A global survey of more than 1,033 security and IT leaders published today finds nearly two-thirds (65%) lack confidence that their existing security tooling cannot effectively detect breaches.
Conducted by the market research firm Vitreous World on behalf of Gigamon, a network and security management platform provider, the survey also a little more than half (54%) feel their organization is strongly prepared to respond to unauthorized access to their hybrid cloud environments.
Cybersecurity Teams Struggle to Secure IT Environments
Chaim Mazal, chief security officer for Gigamon, said the survey results make it clear IT and their cybersecurity colleagues are struggling to secure IT environments that continue to become more complex.
The survey finds three-quarters of respondents (75%) agree that East-West (lateral) visibility is more important to cloud security than North-South visibility. However, only 40% said they have visibility into East-West traffic. In effect, many organizations are unable to track interactions with their IT environments beyond the point of initial access, noted Mazal.
Nearly two-thirds (64%) also expect that implementing zero-trust policies will become a mandate within the next two years. A full 80% said zero-trust is one of their key priorities over the next 18 months. However, more than three-quarters (76%) also implicitly trust encrypted traffic even though 59% admit they struggle to identify encrypted threats, the survey also notes.
More troubling still, only a quarter (25%) can remediate a live threat following a breach. Just under a third (31%) admit they can only detect a recent breach once they received an extortion threat from the adversary. An equal percentage only became aware of the breach when proprietary information leaked onto the dark web.

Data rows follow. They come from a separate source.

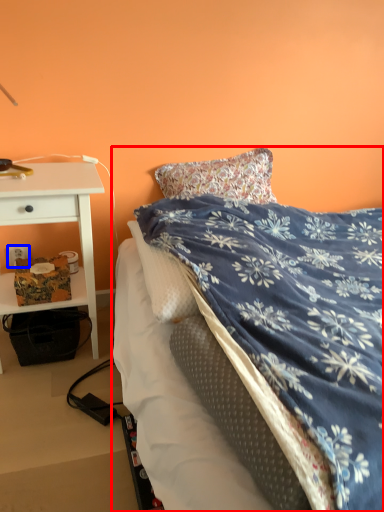 Question: Which of the following is the closest to the observer, bed (highlighted by a red box) or power outlet (highlighted by a blue box)?

Choices:
 (A) bed
 (B) power outlet

Answer: (A) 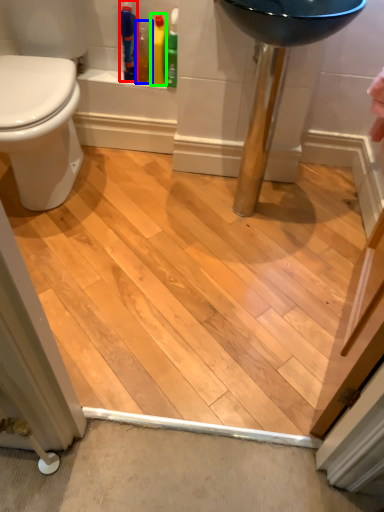 Question: Considering the real-world distances, which object is closest to toiletry (highlighted by a red box)? cleaning product (highlighted by a blue box) or cleaning product (highlighted by a green box).

Choices:
 (A) cleaning product
 (B) cleaning product

Answer: (A) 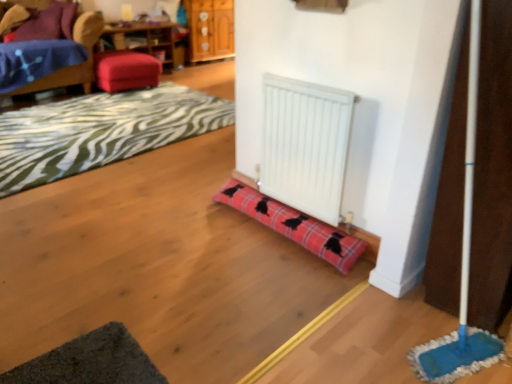 Find the location of `vacant space to the left of red plaid doorstop at center`. vacant space to the left of red plaid doorstop at center is located at coordinates (178, 226). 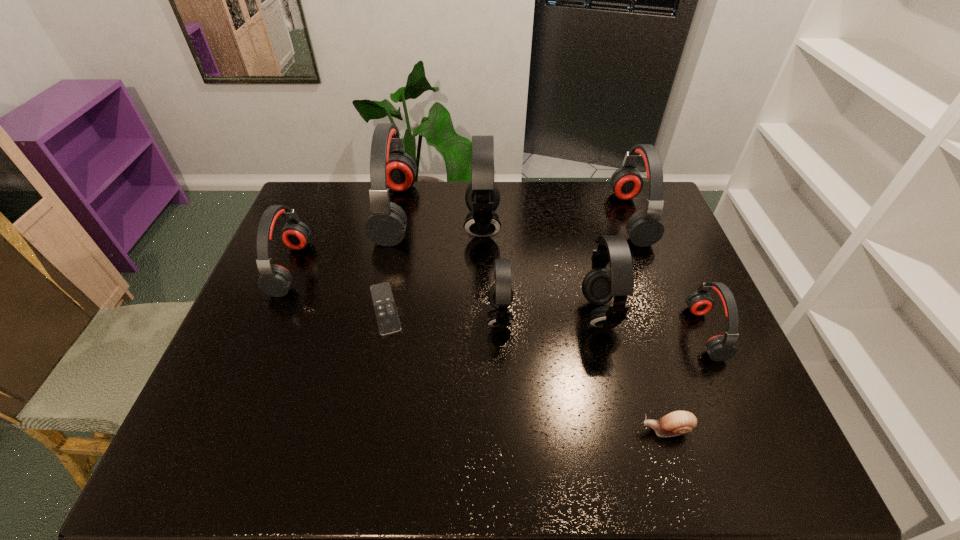 What are the coordinates of `free space located 0.360m on the ear cups of the second biggest red earphone` in the screenshot? It's located at (509, 218).

The height and width of the screenshot is (540, 960). Find the location of `vacant space situated on the ear cups of the second smallest black earphone`. vacant space situated on the ear cups of the second smallest black earphone is located at coordinates point(548,313).

The image size is (960, 540). Identify the location of vacant space situated 0.200m on the ear cups of the second smallest black earphone. (508, 313).

This screenshot has width=960, height=540. Find the location of `vacant area situated on the ear cups of the second smallest black earphone`. vacant area situated on the ear cups of the second smallest black earphone is located at coordinates (478, 313).

Where is `vacant region located 0.270m on the ear cups of the leftmost earphone`? The height and width of the screenshot is (540, 960). vacant region located 0.270m on the ear cups of the leftmost earphone is located at coordinates (396, 268).

This screenshot has height=540, width=960. Identify the location of vacant space located 0.200m on the ear cups of the smallest black earphone. (413, 316).

This screenshot has height=540, width=960. What are the coordinates of `vacant space located on the ear cups of the smallest black earphone` in the screenshot? It's located at (458, 316).

You are a GUI agent. You are given a task and a screenshot of the screen. Output one action in this format:
    pyautogui.click(x=<x>, y=<y>)
    Task: Click on the vacant space located on the ear cups of the smallest black earphone
    
    Given the screenshot: What is the action you would take?
    pyautogui.click(x=361, y=316)

I want to click on vacant space located 0.180m on the ear cups of the nearest red earphone, so click(624, 333).

Identify the location of vacant space located 0.080m on the ear cups of the nearest red earphone. (662, 333). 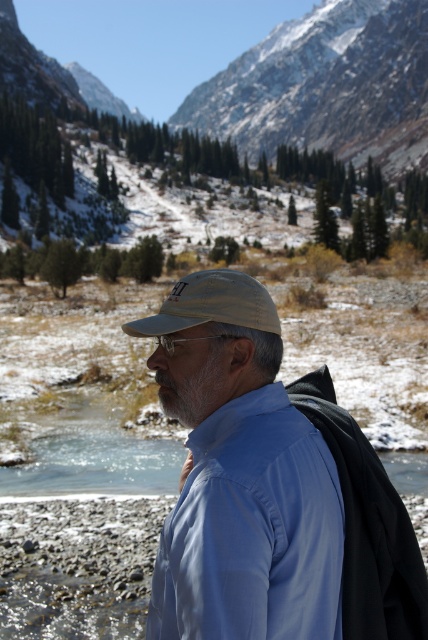 Measure the distance between blue smooth shirt at center and snowy rocky mountain at upper center.

blue smooth shirt at center is 479.39 meters from snowy rocky mountain at upper center.

Looking at this image, who is positioned more to the left, blue smooth shirt at center or snowy rocky mountain at upper center?

Positioned to the left is blue smooth shirt at center.

Between point (208, 433) and point (231, 129), which one is positioned behind?

Positioned behind is point (231, 129).

Locate an element on the screen. The width and height of the screenshot is (428, 640). blue smooth shirt at center is located at coordinates (252, 531).

Which is more to the right, snowy granite mountain at upper center or tan fabric cap at center?

Positioned to the right is snowy granite mountain at upper center.

The image size is (428, 640). I want to click on snowy granite mountain at upper center, so click(326, 84).

Can you confirm if snowy granite mountain at upper center is taller than snowy rocky mountain at upper center?

In fact, snowy granite mountain at upper center may be shorter than snowy rocky mountain at upper center.

Is point (421, 152) farther from camera compared to point (270, 150)?

No, (421, 152) is closer to viewer.

Who is more distant from viewer, [6,28] or [404,112]?

The point [404,112] is more distant.

This screenshot has height=640, width=428. I want to click on snowy granite mountain at upper center, so click(326, 84).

A quarter (25%) also admit they ultimately failed to determine the root cause of the breach, the survey finds.
Not surprisingly, a full 80% said achieving unified visibility into hybrid cloud infrastructure is key to preventing attacks, with an equal percentage noting that deep observability is now a board-level priority.
A full 95% said their organization is planning to address visibility gaps. However, budgets are split, with money being spent on security automation and AI (54%), investing in new tools (53%) and tool consolidation/optimization (52%). A total of 87% continue to invest in tools even though 69% report being overwhelmed by tool sprawl.
Unfortunately, the state of cybersecurity may deteriorate further in the age of artificial intelligence (AI). A full 82% of respondents said AI will increase the global ransomware threat. AI is, in effect, a force multiplier that will be used by defenders and adversaries alike, noted Mazal. The issue is to what degree will one side or the other benefit from those advances soonest, he added. If cybersecurity teams are to have a fighting chance, they need to be able to aggregate data in a way that can be used to train AI models, Mazal noted.
Each organization will need to decide how best to allocate limited budgets, but the one thing that is clear is the size of the attack surface that needs to be defined is only going to increase. The challenge is even with the aid of AI there still may not be enough expertise to defend endpoints that once compromised too often still provide almost unfettered access to entire IT environments.